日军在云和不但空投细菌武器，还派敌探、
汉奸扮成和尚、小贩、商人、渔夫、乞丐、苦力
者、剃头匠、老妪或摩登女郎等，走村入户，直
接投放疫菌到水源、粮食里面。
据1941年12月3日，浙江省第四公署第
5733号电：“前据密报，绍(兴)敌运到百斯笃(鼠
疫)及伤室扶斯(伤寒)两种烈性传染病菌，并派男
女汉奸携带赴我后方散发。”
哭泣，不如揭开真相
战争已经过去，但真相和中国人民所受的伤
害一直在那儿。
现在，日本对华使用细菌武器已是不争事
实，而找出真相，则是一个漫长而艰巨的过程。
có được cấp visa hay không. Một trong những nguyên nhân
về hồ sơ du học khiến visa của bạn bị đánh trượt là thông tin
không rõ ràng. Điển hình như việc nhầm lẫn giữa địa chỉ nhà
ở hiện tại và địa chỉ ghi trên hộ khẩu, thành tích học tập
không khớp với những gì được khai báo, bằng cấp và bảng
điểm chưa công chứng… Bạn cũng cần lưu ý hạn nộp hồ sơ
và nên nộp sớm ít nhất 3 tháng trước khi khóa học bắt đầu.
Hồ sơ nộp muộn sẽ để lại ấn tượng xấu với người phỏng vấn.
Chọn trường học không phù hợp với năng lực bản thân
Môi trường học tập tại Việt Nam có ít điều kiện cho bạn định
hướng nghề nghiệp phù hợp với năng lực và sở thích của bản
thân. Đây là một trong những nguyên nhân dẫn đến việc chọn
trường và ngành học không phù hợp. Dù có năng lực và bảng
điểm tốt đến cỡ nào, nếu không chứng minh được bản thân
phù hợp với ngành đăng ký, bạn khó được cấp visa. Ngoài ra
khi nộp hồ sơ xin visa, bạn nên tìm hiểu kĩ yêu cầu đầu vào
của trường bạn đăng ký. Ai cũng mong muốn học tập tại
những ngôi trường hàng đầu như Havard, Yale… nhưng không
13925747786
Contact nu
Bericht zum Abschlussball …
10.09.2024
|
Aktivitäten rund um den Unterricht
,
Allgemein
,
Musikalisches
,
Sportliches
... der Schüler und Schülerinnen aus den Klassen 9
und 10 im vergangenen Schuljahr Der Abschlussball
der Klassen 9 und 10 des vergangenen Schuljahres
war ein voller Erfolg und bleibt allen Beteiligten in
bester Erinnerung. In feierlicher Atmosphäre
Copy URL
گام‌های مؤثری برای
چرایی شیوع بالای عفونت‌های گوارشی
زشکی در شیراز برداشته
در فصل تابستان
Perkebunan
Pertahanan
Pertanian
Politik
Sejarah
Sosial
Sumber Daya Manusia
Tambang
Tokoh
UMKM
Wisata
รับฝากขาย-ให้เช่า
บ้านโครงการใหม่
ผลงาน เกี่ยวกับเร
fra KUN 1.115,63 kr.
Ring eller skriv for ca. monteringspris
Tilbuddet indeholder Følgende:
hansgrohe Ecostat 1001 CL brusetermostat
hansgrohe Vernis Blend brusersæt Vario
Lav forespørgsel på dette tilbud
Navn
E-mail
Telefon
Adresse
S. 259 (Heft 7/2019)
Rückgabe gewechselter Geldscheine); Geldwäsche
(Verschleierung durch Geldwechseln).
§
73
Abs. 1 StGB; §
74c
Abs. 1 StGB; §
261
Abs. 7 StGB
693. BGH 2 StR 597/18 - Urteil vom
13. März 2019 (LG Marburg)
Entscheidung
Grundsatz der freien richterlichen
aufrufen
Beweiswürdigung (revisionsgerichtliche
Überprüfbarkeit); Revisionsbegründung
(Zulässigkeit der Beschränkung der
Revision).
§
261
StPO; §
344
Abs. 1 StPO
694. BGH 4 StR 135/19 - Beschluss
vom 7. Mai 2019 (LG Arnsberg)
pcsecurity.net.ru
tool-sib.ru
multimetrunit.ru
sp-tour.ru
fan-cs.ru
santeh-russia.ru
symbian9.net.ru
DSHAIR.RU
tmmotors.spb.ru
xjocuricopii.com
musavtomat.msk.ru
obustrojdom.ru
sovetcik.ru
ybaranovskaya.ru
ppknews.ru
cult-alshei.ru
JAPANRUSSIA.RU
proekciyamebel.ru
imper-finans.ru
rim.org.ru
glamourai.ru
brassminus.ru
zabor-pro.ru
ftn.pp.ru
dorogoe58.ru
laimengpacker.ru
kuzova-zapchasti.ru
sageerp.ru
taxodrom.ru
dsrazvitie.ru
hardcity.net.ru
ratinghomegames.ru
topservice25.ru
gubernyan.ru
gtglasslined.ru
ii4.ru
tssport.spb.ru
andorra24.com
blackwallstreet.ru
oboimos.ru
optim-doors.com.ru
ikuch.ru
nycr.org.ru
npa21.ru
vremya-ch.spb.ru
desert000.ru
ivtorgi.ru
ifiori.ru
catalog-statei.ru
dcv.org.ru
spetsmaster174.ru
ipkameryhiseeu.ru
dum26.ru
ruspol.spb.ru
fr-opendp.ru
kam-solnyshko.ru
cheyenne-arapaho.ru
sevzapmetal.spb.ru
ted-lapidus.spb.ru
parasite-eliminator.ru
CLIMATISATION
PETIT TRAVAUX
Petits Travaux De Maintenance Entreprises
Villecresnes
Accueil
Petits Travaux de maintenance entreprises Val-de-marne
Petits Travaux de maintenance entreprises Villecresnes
☆ ☆ ☆ ☆
Give back exactly the lines from the beginning of the records through the line containing "实，而找出真相，则是一个漫长而艰巨的过程。", and only those.

日军在云和不但空投细菌武器，还派敌探、
汉奸扮成和尚、小贩、商人、渔夫、乞丐、苦力
者、剃头匠、老妪或摩登女郎等，走村入户，直
接投放疫菌到水源、粮食里面。
据1941年12月3日，浙江省第四公署第
5733号电：“前据密报，绍(兴)敌运到百斯笃(鼠
疫)及伤室扶斯(伤寒)两种烈性传染病菌，并派男
女汉奸携带赴我后方散发。”
哭泣，不如揭开真相
战争已经过去，但真相和中国人民所受的伤
害一直在那儿。
现在，日本对华使用细菌武器已是不争事
实，而找出真相，则是一个漫长而艰巨的过程。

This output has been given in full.